The Bancorp believes that banking is first and foremost a relationship business where the strength of the competition and challenges for growth can vary in every market. The Bancorp believes its affiliate operating model provides a competitive advantage by emphasizing individual relationships. Through its affiliate operating model, individual managers at all levels within the affiliates are given the opportunity to tailor financial solutions for their customers.

The Bancorp’s revenues are dependent on both net interest income and noninterest income. For the three months ended June 30, 2011, net interest income, on an FTE basis, and noninterest income provided 57% and 43% of total revenue, respectively. The Bancorp derives the majority of its revenues within the United States from customers domiciled in the United States. Revenue from foreign countries and external customers domiciled in foreign countries is immaterial to the Bancorp’s Condensed Consolidated Financial Statements. Changes in interest rates, credit quality, economic trends and the capital markets are primary factors that drive the performance of the Bancorp. As discussed later in the Risk Management section, risk identification, measurement, monitoring, control and reporting are important to the management of risk and to the financial performance and capital strength of the Bancorp.

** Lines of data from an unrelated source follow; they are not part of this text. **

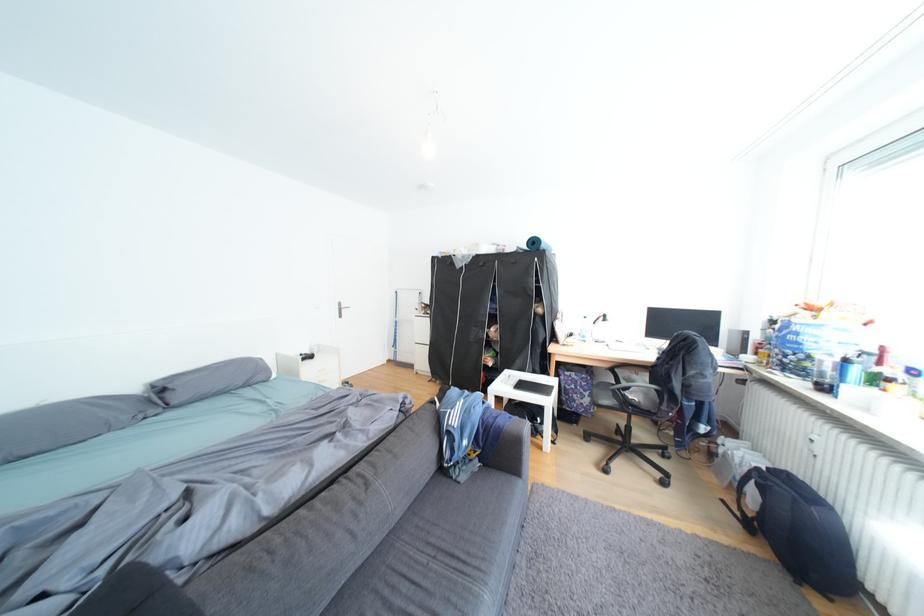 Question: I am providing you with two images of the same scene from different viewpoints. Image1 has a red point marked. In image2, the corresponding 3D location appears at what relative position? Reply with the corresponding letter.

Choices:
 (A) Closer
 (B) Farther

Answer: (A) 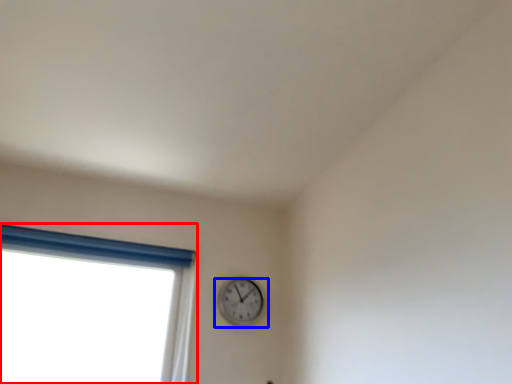 Question: Which point is closer to the camera, window (highlighted by a red box) or wall clock (highlighted by a blue box)?

Choices:
 (A) window
 (B) wall clock

Answer: (A) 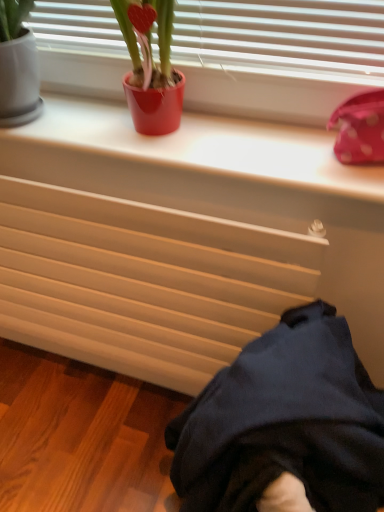 At what (x,y) coordinates should I click in order to perform the action: click on shiny red pot at upper center. Please return your answer as a coordinate pair (x, y). The image size is (384, 512). Looking at the image, I should click on coord(150,66).

Looking at the image, does shiny red pot at upper center seem bigger or smaller compared to matte beige radiator at lower center?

Net interest income is the difference between interest income earned on assets such as loans, leases and securities, and interest expense incurred on liabilities such as deposits, short-term borrowings and long-term debt. Net interest income is affected by the general level of interest rates, the relative level of short-term and long-term interest rates, changes in interest rates and changes in the amount and composition of interest-earning assets and interest-bearing liabilities. Generally, the rates of interest the Bancorp earns on its assets and pays on its liabilities are established for a period of time. The change in market interest rates over time exposes the Bancorp to interest rate risk through potential adverse changes to net interest income and financial position. The Bancorp manages this risk by continually analyzing and adjusting the composition of its assets and liabilities based on their payment streams and interest rates, the timing of their maturities and their sensitivity to changes in market interest rates. Additionally, in the ordinary course of business, the Bancorp enters into certain derivative transactions as part of its overall strategy to manage its interest rate and prepayment risks. The Bancorp is also exposed to the risk of losses on its loan and lease portfolio as a result of changing expected cash flows caused by loan defaults and inadequate collateral due to a weakened economy within the Bancorp’s footprint.

Net interest income, net interest margin and the efficiency ratio are presented in MD&A on an FTE basis. The FTE basis adjusts for the tax-favored status of income from certain loans and securities held by the Bancorp that are not taxable for federal income tax purposes. The Bancorp believes this presentation to be the preferred industry measurement of net interest income as it provides a relevant comparison between taxable and non-taxable amounts.

Noninterest income is derived primarily from service charges on deposits, corporate banking revenue, mortgage banking net revenue, fiduciary and investment management fees and card and processing revenue. Noninterest expense is primarily driven by personnel costs and occupancy expenses, costs incurred in the origination of loans and leases and insurance premiums paid to the FDIC.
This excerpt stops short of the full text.